In Germania la situazione è leggermente diversa: la curva è in discesa e l’incidenza è più bassa, introno ai 57 casi ogni 100 000 abitanti. Nonostante questo, la cancelliera Angela Merkel ha deciso di prolungare le misure di contenimento fino al 7 marzo, dando solo la possibilità ai länder di riaprire le scuole, chiuse da prima di Natale, se lo ritengono opportuno.

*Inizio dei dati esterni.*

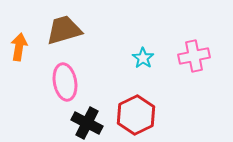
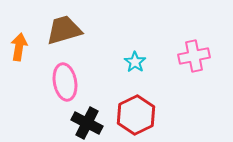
cyan star: moved 8 px left, 4 px down
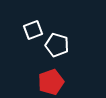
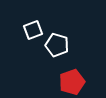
red pentagon: moved 21 px right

In Germania le restrizioni sono più dure che in Francia: i negozi non essenziali sono sempre chiusi e bar e ristoranti sono aperti solo per l’asporto. Anche Merkel teme l’effetto delle varianti: la B.1.1.7 rappresenta tra il 15 per cento e il 20 per cento delle nuove infezioni8.

Serve un nuovo lockdown?

In Italia alcuni esperti hanno acceso il dibattito chiedendo di abbandonare il sistema di classificazione del rischio su base regionale e di imporre un nuovo lockdown nazionale, inteso come obbligo di stare a casa se non per motivi di necessità. Ma cosa abbiamo imparato in un anno di epidemia? Quali misure funzionano e quali no?

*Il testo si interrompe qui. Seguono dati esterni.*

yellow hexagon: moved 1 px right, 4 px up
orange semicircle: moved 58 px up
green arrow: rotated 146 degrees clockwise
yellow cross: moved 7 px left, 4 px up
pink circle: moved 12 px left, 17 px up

Purtroppo non è facile rispondere a questa domanda. Non che i ricercatori non ci abbiano provato. Sulla rivista Physics Report è stato pubblicato un articolo che fa il punto su oltre 350 lavori scientifici dedicati all’analisi delle diverse misure di contenimento e del loro impatto sull’epidemia.

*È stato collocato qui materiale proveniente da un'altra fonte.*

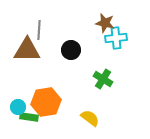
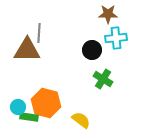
brown star: moved 3 px right, 9 px up; rotated 12 degrees counterclockwise
gray line: moved 3 px down
black circle: moved 21 px right
orange hexagon: moved 1 px down; rotated 24 degrees clockwise
yellow semicircle: moved 9 px left, 2 px down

Ci sono due risultati comuni. Il primo è che le mascherine sono estremamente efficaci, il secondo è che l’effetto delle restrizioni dipende molto dalla fase dell’epidemia in cui vengono introdotte. Più la loro adozione è precoce, più saranno utili per contenere il contagio.

Non è affatto facile ottenere questa conclusione a partire dai dati. Ogni paese ha infatti adottato simultaneamente diversi interventi e lo ha fatto con tempi differenti.

«Per riuscire a isolare l’effetto delle singole misure e costruire degli scenari alternativi, in cui una certa restrizione viene introdotta prima o dopo rispetto a quanto avvenuto nella realtà, abbiamo usato un sistema di machine learning chiamato Transformer», spiega Alessandro Londei, ricercatore del Sony Computational Science Laboratory di Parigi e tra gli autori di uno studio pubblicato a novembre su Nature Human Behaviour. Il lockdown nazionale è quello che perde più in efficacia se introdotto tardivamente.

Il sistema di intelligenza artificiale ha poi permesso di confrontare l’effetto delle singole misure e di concludere che il lockdown nazionale è poco più efficace di interventi meno drastici e che non limitano i movimenti delle persone, come l’introduzione di misure di sostegno al reddito o la realizzazione di campagne di informazione e comunicazione del rischio.

«I risultati variano molto da paese a paese: il contesto sociale, culturale ed economico hanno un ruolo fondamentale nel determinare il grado di adesione dei cittadini alle regole», commenta Londei e aggiunge: «Per capire l’origine di queste differenze stiamo collaborando con il progetto HOPE, How Democracies Cope with COVID19, dell’Università di Anacrusi».

Cosa pensano i cittadini

People wait after receiving the Pfizer/BioNTech vaccine against the COVID-19 in a vaccination center of Lyon, central France, Thursday, Fev. 18, 2021. French Health Minister Olivier Veran promised stepped-up testing and vaccinations, but the government has resisted calls from some local doctors and leaders for a new lockdown. (AP Photo/Laurent Cipriani)

Da un anno HOPE conduce sondaggi tra i cittadini di otto paesi sulle loro opinioni riguardo la gestione della pandemia. In Italia il sentimento della paura è più diffuso rispetto ad altri paesi europei, c’è meno fiducia nel governo e minor conoscenza delle dinamiche dell’epidemia.

Soprattutto: pochissimi sono ottimisti sul fatto che il paese riuscirà a uscire dalla crisi.

Il suggerimento sembra essere: piuttosto che minacciare l’ennesimo lockdown sarebbe più utile comunicare meglio e metterci nelle condizioni di rispettare le poche misure davvero efficaci.